We don't always have a value for every metadata field. When missing, str fields take null value, while List fields are empty lists.

PDF parse-related metadata fields

  • has_pdf_parse: a bool-valued field that is true if this paper has a corresponding entry in pdf_parses/, which means we had processed that paper's PDF(s) at some point. The field is false otherwise.

  • has_pdf_parsed_abstract: a bool-valued field that is true if the paper's PDF parse contains a parsed abstract, and false otherwise.

  • has_pdf_parsed_body_text: a bool-valued field that is true if the paper's PDF parse contains parsed body text, and false otherwise.

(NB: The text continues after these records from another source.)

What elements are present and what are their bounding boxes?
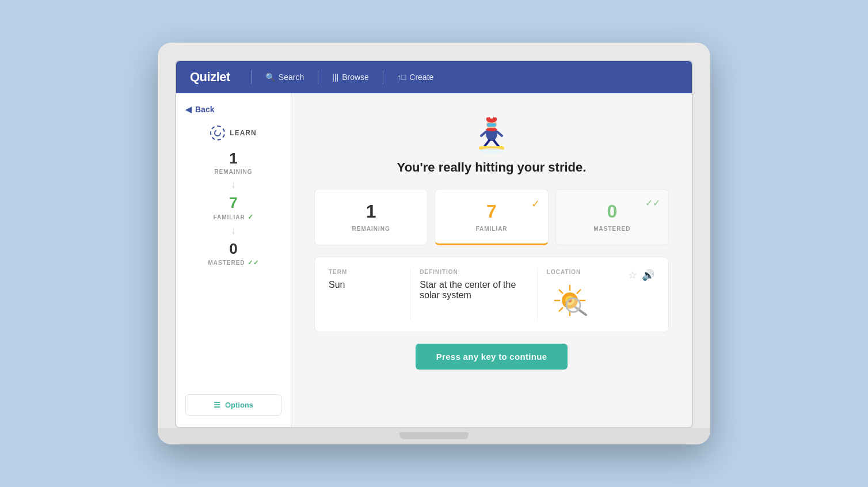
continue-button[interactable]: Press any key to continue bbox=[416, 344, 568, 370]
familiar-card-number: 7 bbox=[486, 201, 497, 222]
term-card: TERM Sun DEFINITION Star at the center o… bbox=[314, 257, 669, 332]
mastered-card-check-icon: ✓✓ bbox=[645, 197, 660, 208]
familiar-count: 7 bbox=[229, 194, 237, 212]
familiar-check-icon: ✓ bbox=[248, 213, 254, 221]
back-arrow-icon: ◀ bbox=[185, 105, 192, 114]
familiar-card: ✓ 7 FAMILIAR bbox=[435, 189, 548, 245]
speaker-icon[interactable]: 🔊 bbox=[642, 269, 654, 281]
search-icon: 🔍 bbox=[265, 73, 275, 82]
svg-line-9 bbox=[497, 132, 502, 136]
term-actions: ☆ 🔊 bbox=[628, 269, 654, 281]
svg-line-10 bbox=[485, 140, 489, 146]
svg-line-19 bbox=[559, 308, 562, 311]
svg-line-15 bbox=[577, 290, 581, 294]
term-header: TERM bbox=[329, 269, 401, 275]
col-divider-1 bbox=[410, 269, 410, 320]
term-value: Sun bbox=[329, 280, 401, 290]
nav-divider-2 bbox=[318, 70, 318, 84]
back-button[interactable]: ◀ Back bbox=[185, 105, 281, 114]
nav-divider-3 bbox=[383, 70, 383, 84]
star-icon[interactable]: ☆ bbox=[628, 269, 637, 281]
arrow-down-1: ↓ bbox=[231, 178, 236, 191]
sidebar: ◀ Back LEARN 1 REMAINING bbox=[176, 93, 291, 427]
svg-point-28 bbox=[567, 299, 580, 311]
learn-progress-icon bbox=[210, 125, 225, 140]
continue-btn-wrapper: Press any key to continue bbox=[314, 344, 669, 370]
nav-browse[interactable]: ||| Browse bbox=[332, 73, 369, 82]
location-header: LOCATION bbox=[547, 269, 619, 275]
remaining-card-label: REMAINING bbox=[352, 226, 390, 232]
nav-divider-1 bbox=[251, 70, 252, 84]
learn-circle-svg bbox=[214, 129, 222, 137]
learn-title: LEARN bbox=[230, 129, 256, 137]
definition-header: DEFINITION bbox=[420, 269, 528, 275]
svg-rect-6 bbox=[487, 123, 496, 127]
mastered-card-number: 0 bbox=[607, 201, 617, 222]
mastered-count: 0 bbox=[229, 240, 237, 258]
options-label: Options bbox=[225, 401, 253, 409]
nav-search-label: Search bbox=[279, 73, 304, 82]
mastered-label: MASTERED ✓✓ bbox=[208, 259, 258, 267]
app-logo: Quizlet bbox=[190, 70, 230, 85]
svg-line-8 bbox=[481, 132, 486, 136]
navbar: Quizlet 🔍 Search ||| Browse ↑□ Create bbox=[176, 61, 692, 93]
laptop-base bbox=[158, 428, 710, 444]
col-divider-2 bbox=[537, 269, 538, 320]
mascot-area bbox=[314, 112, 669, 153]
familiar-label: FAMILIAR ✓ bbox=[213, 213, 253, 221]
options-button[interactable]: ☰ Options bbox=[185, 394, 281, 416]
options-icon: ☰ bbox=[214, 401, 220, 409]
stats-cards: 1 REMAINING ✓ 7 FAMILIAR ✓✓ 0 MASTERED bbox=[314, 189, 669, 245]
nav-create[interactable]: ↑□ Create bbox=[397, 73, 434, 82]
familiar-card-label: FAMILIAR bbox=[475, 226, 507, 232]
right-panel: You're really hitting your stride. 1 REM… bbox=[291, 93, 692, 427]
definition-value: Star at the center of the solar system bbox=[420, 280, 528, 300]
mastered-check-icon: ✓✓ bbox=[248, 259, 259, 267]
arrow-down-2: ↓ bbox=[231, 225, 236, 237]
svg-line-21 bbox=[559, 290, 562, 294]
laptop-frame: Quizlet 🔍 Search ||| Browse ↑□ Create bbox=[158, 43, 710, 444]
laptop-notch bbox=[399, 432, 469, 439]
remaining-label: REMAINING bbox=[214, 169, 252, 175]
remaining-stat: 1 REMAINING bbox=[214, 150, 252, 175]
back-label: Back bbox=[195, 105, 214, 114]
sun-svg bbox=[547, 283, 599, 318]
mastered-card: ✓✓ 0 MASTERED bbox=[555, 189, 669, 245]
svg-line-11 bbox=[494, 140, 498, 146]
familiar-stat: 7 FAMILIAR ✓ bbox=[213, 194, 253, 221]
location-column: LOCATION bbox=[547, 269, 619, 320]
remaining-card: 1 REMAINING bbox=[314, 189, 428, 245]
nav-browse-label: Browse bbox=[342, 73, 369, 82]
sun-illustration bbox=[547, 283, 619, 320]
mascot-illustration bbox=[473, 112, 510, 153]
remaining-count: 1 bbox=[229, 150, 237, 168]
main-content: ◀ Back LEARN 1 REMAINING bbox=[176, 93, 692, 427]
create-icon: ↑□ bbox=[397, 73, 406, 82]
svg-point-5 bbox=[490, 115, 493, 119]
learn-label-row: LEARN bbox=[210, 125, 256, 140]
definition-column: DEFINITION Star at the center of the sol… bbox=[420, 269, 528, 300]
learn-section: LEARN 1 REMAINING ↓ 7 FAMILIAR ✓ bbox=[185, 125, 281, 267]
term-column: TERM Sun bbox=[329, 269, 401, 290]
laptop-screen: Quizlet 🔍 Search ||| Browse ↑□ Create bbox=[175, 60, 693, 428]
headline: You're really hitting your stride. bbox=[314, 160, 669, 175]
mastered-stat: 0 MASTERED ✓✓ bbox=[208, 240, 258, 267]
familiar-card-check-icon: ✓ bbox=[531, 197, 540, 210]
remaining-card-number: 1 bbox=[366, 201, 376, 222]
svg-point-7 bbox=[486, 128, 497, 131]
nav-search[interactable]: 🔍 Search bbox=[265, 73, 304, 82]
browse-icon: ||| bbox=[332, 73, 338, 82]
mastered-card-label: MASTERED bbox=[593, 226, 630, 232]
svg-point-0 bbox=[215, 130, 220, 136]
nav-create-label: Create bbox=[409, 73, 433, 82]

  • has_pdf_parsed_bib_entries: a bool-valued field that is true if the paper's PDF parse contains parsed bibliography entries, and false otherwise.

  • has_pdf_parsed_ref_entries: a bool-valued field that is true if the paper's PDF parse contains parsed reference entries (e.g. tables, figures), and false otherwise.

Please note:

  • If has_pdf_parse = false, the other four fields will not be present in the JSON (trivially false).

  • If has_pdf_parse = true but has_pdf_parsed_abstract, has_pdf_parsed_body_text, or has_pdf_parsed_ref_entries are false, this can be because:

    • Our PDF parser failed to extract that element
    • Our PDF parser succeeded but that paper simply did not have that element (e.g. papers without abstracts)
    • Our PDF parser succeeded but that element was removed because the paper is not identified as open-access.

pdf_parses schema

We view pdf_parses/ as supplementary to the metadata/ entries. PDF parses are also represented as JSONlines file (one line per paper) with the following keys:

  • paper_id: a str-valued field which is the same S2ORC paper ID in metadata/

  • _pdf_hash: a str-valued field. Internal usage only. We use this for debugging.

  • abstract and body_text are List[Dict]-valued fields representing parsed text from the PDF. Each Dict corresponds to a paragraph. List preserves their original ordering.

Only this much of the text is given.